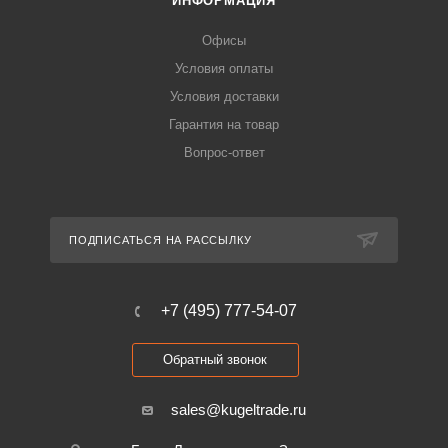
ИНФОРМАЦИЯ
Офисы
Условия оплаты
Условия доставки
Гарантия на товар
Вопрос-ответ
ПОДПИСАТЬСЯ НА РАССЫЛКУ
+7 (495) 777-54-07
Обратный звонок
sales@kugeltrade.ru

• **Required work**
All of the records above should be written out exactly, with the pictures left out.

• **Solution**
ИНФОРМАЦИЯ
Офисы
Условия оплаты
Условия доставки
Гарантия на товар
Вопрос-ответ
ПОДПИСАТЬСЯ НА РАССЫЛКУ
+7 (495) 777-54-07
Обратный звонок
sales@kugeltrade.ru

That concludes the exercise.